(The records begins)

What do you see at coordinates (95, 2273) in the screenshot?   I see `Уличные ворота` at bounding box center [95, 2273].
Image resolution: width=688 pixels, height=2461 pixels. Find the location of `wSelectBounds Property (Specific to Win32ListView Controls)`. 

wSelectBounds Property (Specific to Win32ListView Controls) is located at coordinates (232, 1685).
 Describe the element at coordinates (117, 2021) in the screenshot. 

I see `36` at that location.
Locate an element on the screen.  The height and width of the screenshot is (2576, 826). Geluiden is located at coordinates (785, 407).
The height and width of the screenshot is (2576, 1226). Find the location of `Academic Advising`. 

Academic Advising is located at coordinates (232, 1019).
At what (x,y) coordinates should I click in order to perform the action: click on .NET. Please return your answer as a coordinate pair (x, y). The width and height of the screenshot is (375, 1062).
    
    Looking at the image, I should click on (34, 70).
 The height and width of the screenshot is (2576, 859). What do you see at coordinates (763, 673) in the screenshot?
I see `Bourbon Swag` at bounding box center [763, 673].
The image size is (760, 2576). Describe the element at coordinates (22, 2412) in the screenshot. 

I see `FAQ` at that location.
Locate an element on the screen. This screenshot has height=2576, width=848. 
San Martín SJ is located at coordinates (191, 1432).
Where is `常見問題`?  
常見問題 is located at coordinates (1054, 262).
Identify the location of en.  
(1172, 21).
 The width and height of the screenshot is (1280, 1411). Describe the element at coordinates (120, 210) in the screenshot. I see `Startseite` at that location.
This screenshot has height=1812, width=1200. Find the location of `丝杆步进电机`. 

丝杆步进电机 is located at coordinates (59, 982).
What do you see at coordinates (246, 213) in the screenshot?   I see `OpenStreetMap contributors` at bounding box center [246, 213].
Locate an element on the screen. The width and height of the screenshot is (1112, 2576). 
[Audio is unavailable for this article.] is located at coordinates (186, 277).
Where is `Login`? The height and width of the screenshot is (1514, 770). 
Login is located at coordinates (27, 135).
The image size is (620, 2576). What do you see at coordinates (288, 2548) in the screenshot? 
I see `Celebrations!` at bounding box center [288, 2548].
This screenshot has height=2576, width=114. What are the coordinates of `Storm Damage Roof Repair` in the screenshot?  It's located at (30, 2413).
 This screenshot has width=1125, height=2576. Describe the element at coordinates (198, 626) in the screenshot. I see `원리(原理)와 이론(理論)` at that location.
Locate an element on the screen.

(The records ends)

**Assigned task:** Retype exactly, please, each line from the line that contains "What do you see at coordinates (246, 213)" through the last line of the entries above, with nothing added.

**Task solution:**
What do you see at coordinates (246, 213) in the screenshot?   I see `OpenStreetMap contributors` at bounding box center [246, 213].
Locate an element on the screen. The width and height of the screenshot is (1112, 2576). 
[Audio is unavailable for this article.] is located at coordinates (186, 277).
Where is `Login`? The height and width of the screenshot is (1514, 770). 
Login is located at coordinates (27, 135).
The image size is (620, 2576). What do you see at coordinates (288, 2548) in the screenshot? 
I see `Celebrations!` at bounding box center [288, 2548].
This screenshot has height=2576, width=114. What are the coordinates of `Storm Damage Roof Repair` in the screenshot?  It's located at (30, 2413).
 This screenshot has width=1125, height=2576. Describe the element at coordinates (198, 626) in the screenshot. I see `원리(原理)와 이론(理論)` at that location.
Locate an element on the screen.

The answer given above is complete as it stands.